Je trouvais la météo légèrement curieuse ce soir. Nous avions trente centimètres de neige il y a un mois, le jour de la catastrophe, avec des températures négatives. Aujourd’hui il faisait plus de vingt degrés et la végétation apparaissait très verte et abondante. C’était le soir béni où l’air était tiède et sentait la montée de sève, c’était ce que j’imaginais, et puis ils ont eu cette fuite au centre de recherche voisin, une minuscule fuite avaient-ils dit à la radio avant de décréter l’état d’urgence. Personne ne savait ce qui avait été relâché dans l’air, mais le biologiste du labo avait déduit qu’il ne pouvait s’agir que d’un virus ou d’une bactérie anaérobie, façon toxine botulique ou tétanos. Une saloperie sans aucun remède connu bien sûr sinon ils ne nous auraient pas ordonné de rester confinés.

Je suis resté quelques minutes devant le vasistas ouvert ce matin, après la seconde mesure qui s’était avérée négative comme la première. Quelques minutes pendant lesquelles j’ai laissé divaguer mes pensées de-ci de-là. Ce n’est qu’après un bon moment, alors que l’ancien venait tout juste de passer de l’autre côté sur son fauteuil, que j’ai enfin réalisé. Il n’y avait pas un seul bruit. Pas un. D’ordinaire, à cette époque, c’était un concert de piaillements et de bourdonnements. Là rien. Pas un son hormis celui du vent dans les branches du pommier. Pas un seul oiseau, pas une seule abeille, pas un seul chien errant, rien. J’ai aussitôt cherché le biologiste dont je ne connaissais toujours pas le nom. Lui aussi avait remarqué et quelques autres s’étaient mis en chasse d’un insecte, d’un ver de terre ou d’un quelconque animal vivant. Quelques heures plus tard, tout le monde était rentré bredouille. Un règne avait cessé.

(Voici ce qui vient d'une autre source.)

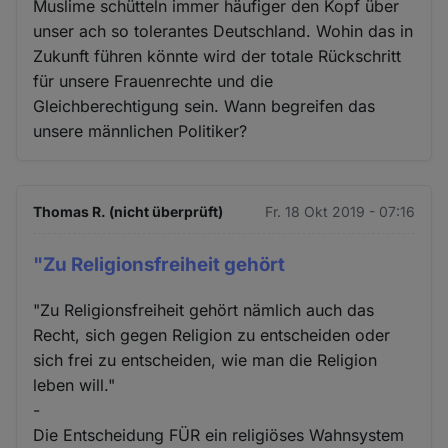
Muslime schütteln immer häufiger den Kopf über
unser ach so tolerantes Deutschland. Wohin das in
Zukunft führen könnte wird der totale Rückschritt
für unsere Frauenrechte und die
Gleichberechtigung sein. Wann begreifen das
unsere männlichen Politiker?
Thomas R. (nicht überprüft)
Fr. 18 Okt 2019 - 07:16
"Zu Religionsfreiheit gehört
"Zu Religionsfreiheit gehört nämlich auch das
Recht, sich gegen Religion zu entscheiden oder
sich frei zu entscheiden, wie man die Religion
leben will."
-
Die Entscheidung FÜR ein religiöses Wahnsystem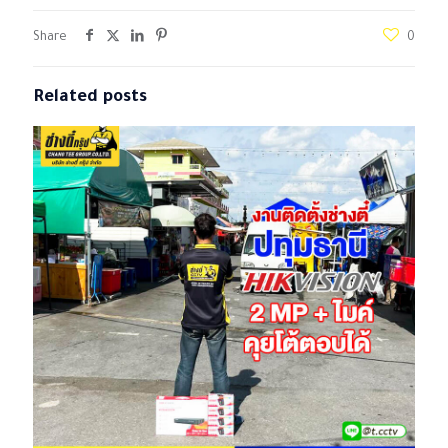
Share
0
Related posts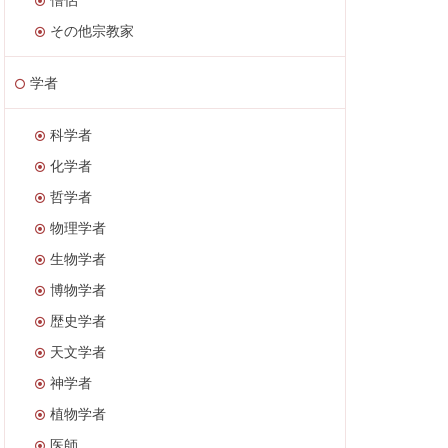
その他宗教家
学者
科学者
化学者
哲学者
物理学者
生物学者
博物学者
歴史学者
天文学者
神学者
植物学者
医師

Les fleurs ont éclos les unes après les autres pendant les quelques mois qui nous séparaient de l’été. Et puis elles se sont rabougries. Toujours ce silence, pesant, qui emplissait nos têtes d’une mélancolie profonde. Tout le monde avait finalement compris ce qui était en train de se passer. Tout le monde avait enfin compris que les vingt-huit jours passés confinés n’étaient rien par rapport à ce qui nous attendaient dans les jours qui venaient. J’ai remonté la couverture sur mes genoux en attendant le coucher du soleil, sous le feuillage jaunissant du pommier où j’étais installé.

J’ai rêvé d’une pomme et j’ai commencé à pleurer.


Texte écrit à l’occasion des sabliers givrés de Kozlika, dont l’entame du grain 7, choisie par Lyjazz, provenait d’un billet de David sur son blog Tangible, Apocalypse tomorrow :

C’était le soir béni où l’air était tiède et sentait la montée de sève. Le soir attendu où la fenêtre était enfin ouverte et où je brûlais d’envie d’être en manches courtes.